Derivation Fund Commission: He said: “As a way of resolving the above lacunae politically, a Derivation Fund Commission established by an Act of parliament was proposed in recent past by some Niger Delta activists, having seen the fruitlessness in embarking on litigation.
“A board membership consisting of chairman, secretary and members to be drawn from the nine states within the region and a staff of the Revenue Mobilisation, Allocation and Fiscal Commission, RMAFC, was also suggested for the purpose of supervising the distribution of the 13 percent derivation fund in full to states with oil and gas producing commissions.
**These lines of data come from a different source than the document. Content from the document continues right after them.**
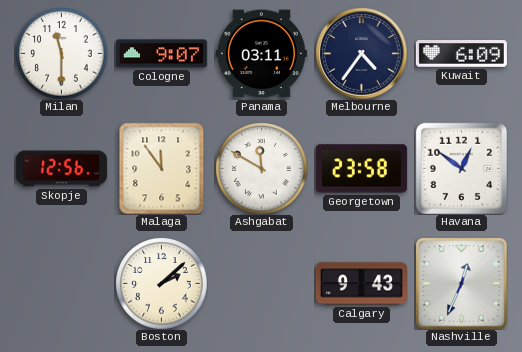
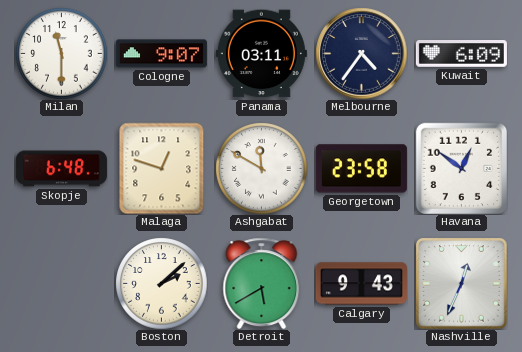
Skopje: 12:56 -> 6:48
Malaga: 11:54 -> 12:48
Detroit: none -> 5:40
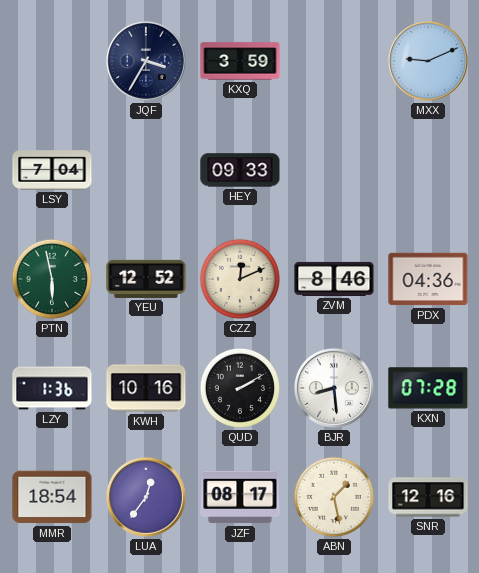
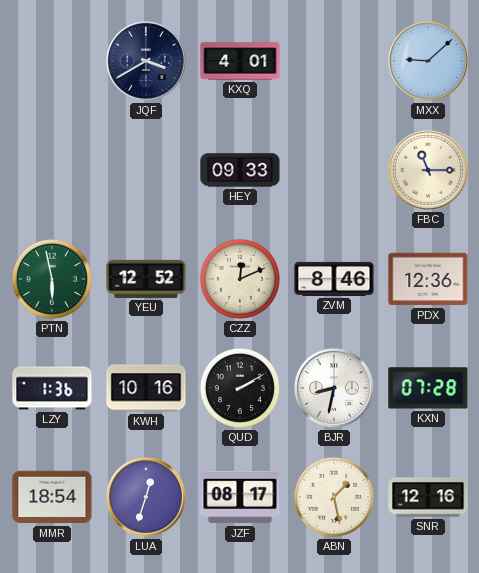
JQF: 3:35 -> 3:40
KXQ: 3:59 -> 4:01
MXX: 9:11 -> 9:08
LSY: 7:04 -> none
FBC: none -> 11:15
PDX: 04:36 -> 12:36
BJR: 8:29 -> 8:32
LUA: 12:36 -> 12:33
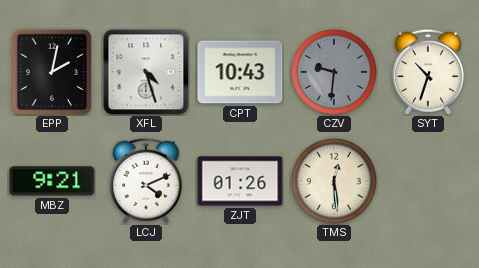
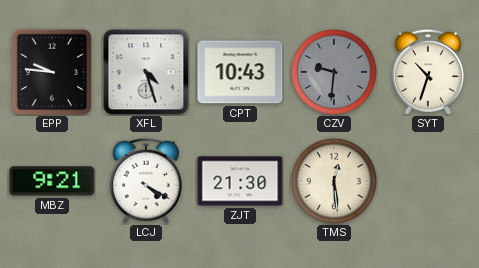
EPP: 2:02 -> 9:46
LCJ: 4:11 -> 4:20
ZJT: 01:26 -> 21:30
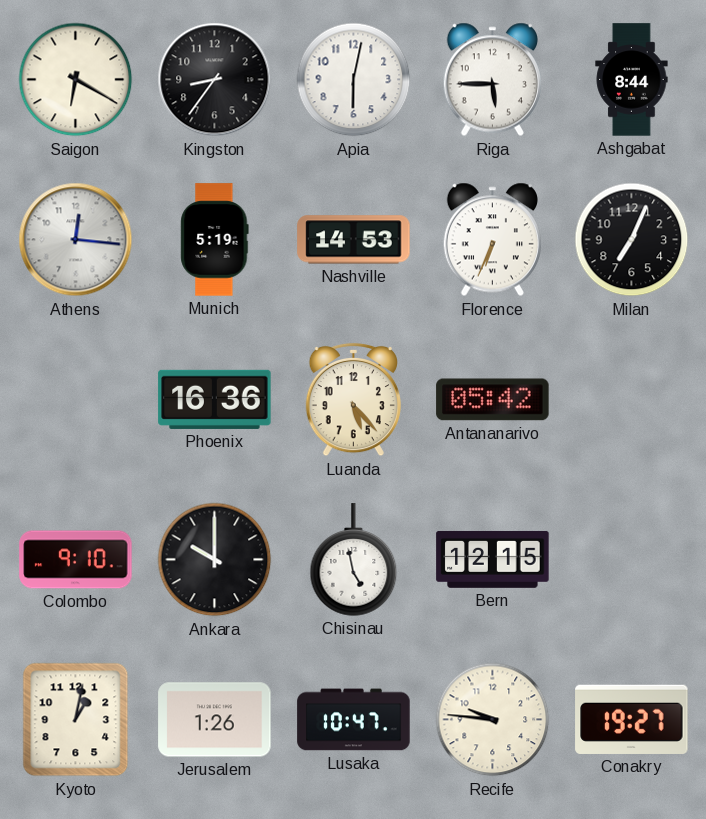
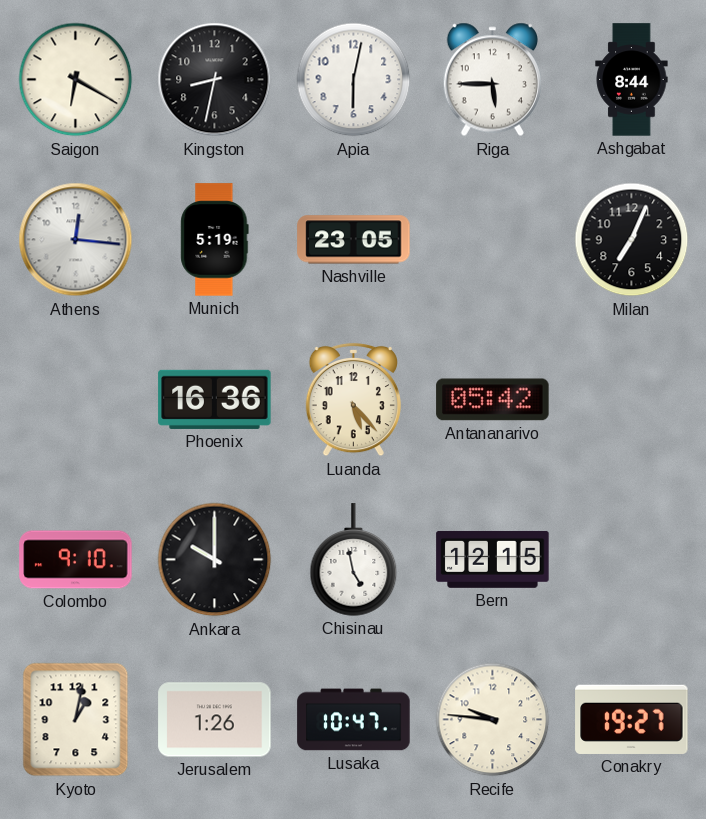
Kingston: 8:36 -> 8:32
Nashville: 14:53 -> 23:05
Florence: 6:34 -> none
“While it manages in full the funds for those states within the region that are without such commissions. To drive home my above point that a political solution is the answer in the above regard as oppose to a litigation, the case of the Judiciary Staff Union of Nigeria whose members went to court for the interpretation of Section 162(9) of the 1999 Constitution (as amended) is very apt in this regard.
“The above provision of the constitution guaranteed the financial autonomy of the judiciary to the effect that any amount standing to the credit of the Judiciary in the Federation Account shall be paid directly to the National Judicial Council for distribution to the heads of court.
Ineffectiveness of court action
“However, in January, 2014 an Abuja High Court delivered judgement in favour of the union, but till date, the said judgement has been largely unenforceable owing to the fact that the National Judicial Council, whose main functions are to ensure the rule of law and justice is not a self accounting unit,” he said.
Ikimi disclosed: “As such, an Act of the National Assembly is required to give the Accountant General of the Federation power to deduct funds due the judicial arm of government directly from the consolidated revenue in the Federation Account and pay same to the National Judicial Council for onward transmission to heads of court nationwide.
“Even with a valid judgment at the disposal of the union, members are at a dilemma as to the way and manner to enforce the said judgment and have resorted to strike action in a bid to further press home their demand. “
“Little wonder many state High Courts in the country are still under lock and key since January this year till date. Federal Courts and few state High Courts are operating the then federal Attorney General and some state Attorney General and the striking union having worked out a political solution on the issue,” he said.
What should worry oil communities?
The activist stated: “ I think what all Deltans, particularly those from the oil and gas producing communities should be concerned about at the moment, until the above issues are resolved, is that 50 percent of the 13 percent of the derivation fund accruing to the state from the Federation Account is utilised judiciously for the benefit of the host communities.”
He said the channel to utilise the funds remains the yet to be constituted DESOPADEC Board, which must be devoid of undue political interference from the State Executive and the State Legislature.
Ikimi pointed out: “There is the urgent need to insulate DESOPADEC from undue political interference by appointing credible technocrats to man the Commission so that the body can realise her mandate to the host communities.”
He called on Governor Okowa to be wary of the horde of politicians jostling for appointment into the DESOPADEC board in a bid to getting it right this time around.